Вслед за Удаловым вышел подросток Николай Гаврилов с учебниками и тетрадками под мышкой и сказал матери, высунувшейся из окна ему вслед:
- Мама, не утруждай себя. У тебя давление. А картошку я почищу, как только вернусь с практики.
Это тоже был добрый знак. Профессор проводил Гаврилова взглядом и потом перекинулся несколькими словами с его матерью.
Убедившись, что препарат никому из его знакомых не повредил, профессор совершил разведочный поход в магазин к Римме.
Римма скучала. Ей не с кем было воевать и ругаться. Вместо обычной нетерпеливой толпы тунеядцев в магазине ошивались лишь два субъекта, их лица профессору были незнакомы.

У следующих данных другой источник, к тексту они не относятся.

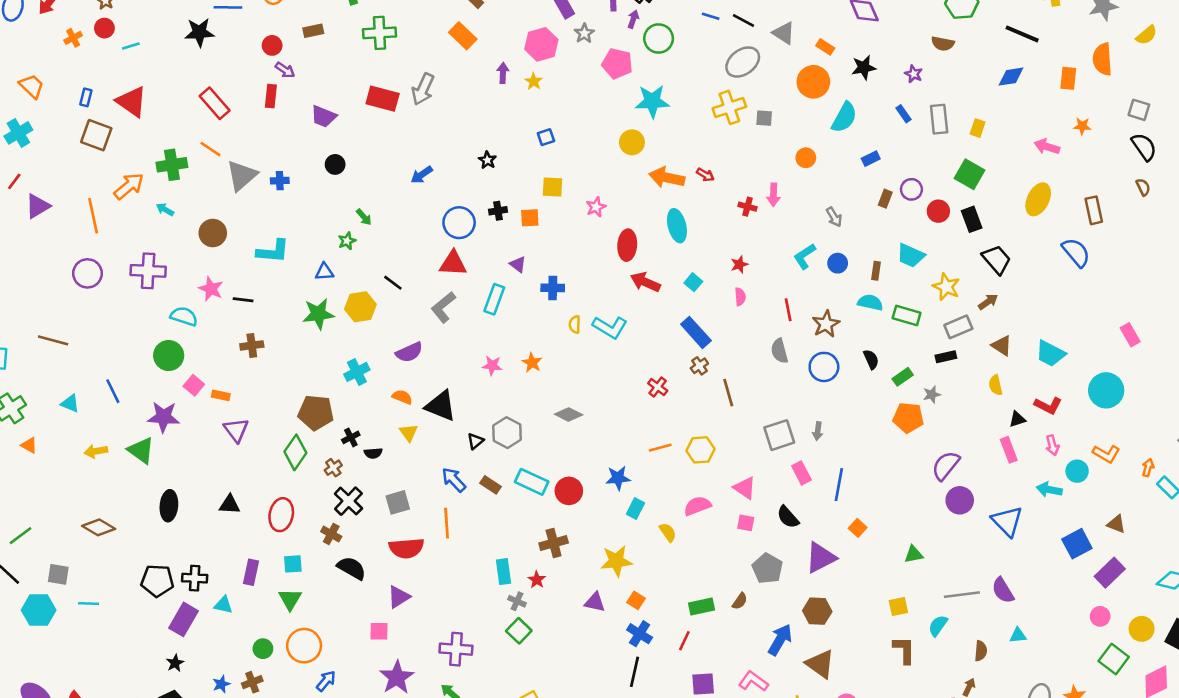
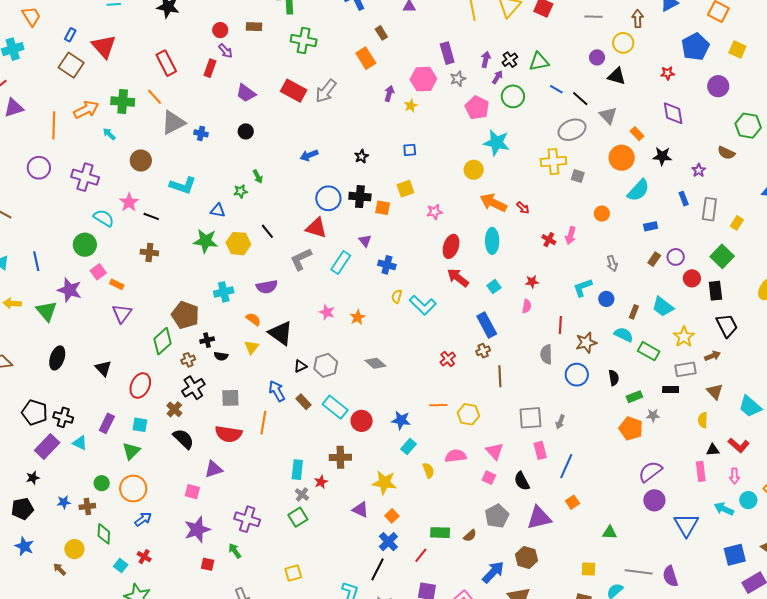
yellow square: (552, 187) -> (405, 189), turned -36
black cross: (498, 211) -> (360, 197), size x1.5
black triangle: (230, 505) -> (103, 368), turned 30

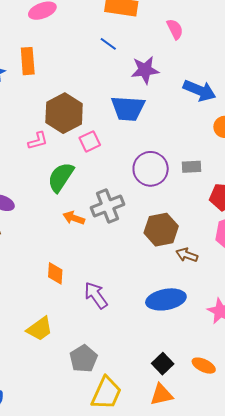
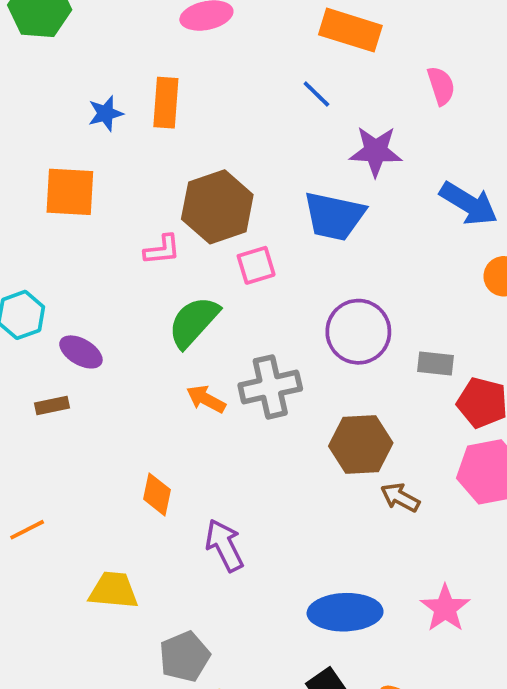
gray rectangle: (191, 167) -> (435, 364), moved
blue ellipse: (166, 299) -> (345, 612), moved
yellow trapezoid: (40, 329) -> (114, 590), turned -148

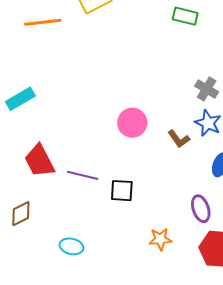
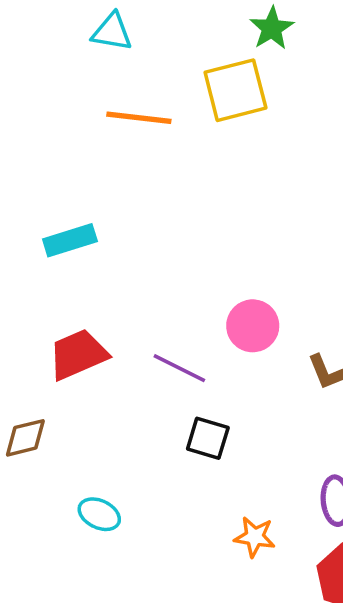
red trapezoid: (39, 161) -> (78, 354), turned 81
purple line: (83, 175) -> (179, 368), moved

Лев Христофорович купил у Риммы две бутылки лимонада и сказал тунеядцам лукаво: "Вы у меня еще напьетесь. Вы еще потрудитесь, голубчики". Тунеядцы огрызнулись, не поняв слов профессора. А Минц поспешил домой.

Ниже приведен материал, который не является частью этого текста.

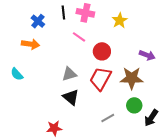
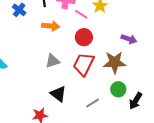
pink line: (79, 37) -> (81, 14), moved
orange arrow: (30, 44) -> (51, 26), moved
black triangle: (71, 97) -> (58, 94), moved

По дороге он повстречался со знакомыми малярами. Они несли кисти и ведра на новый объект.
- Привет, папаша, - сказали они профессору. - Славно мы вчера потрудились.
- Сегодня не переутомляйтесь, - заботливо проговорил Минц.
- Не беспокойся, не переутомимся, - ответили маляры. - Но и поработаем с удовольствием.
Счастливая улыбка не покидала лица профессора. Он дошел до угла Пушкинской улицы, и тут улыбка сменилась выражением крайней тревоги.
Посреди Пушкинской улицы, рядом с катком и генератором, стояли группой дорожники в оранжевых жилетах и пластиковых касках. Перед бригадой, как Суворов перед строем Фанагорийского полка, шагал Удалов, держа в одной руке темную, знакомую профессору бутылку, в другой - столовую ложку. Он наливал в нее жидкость из бутылки и протягивал ложку очередному ремонтнику.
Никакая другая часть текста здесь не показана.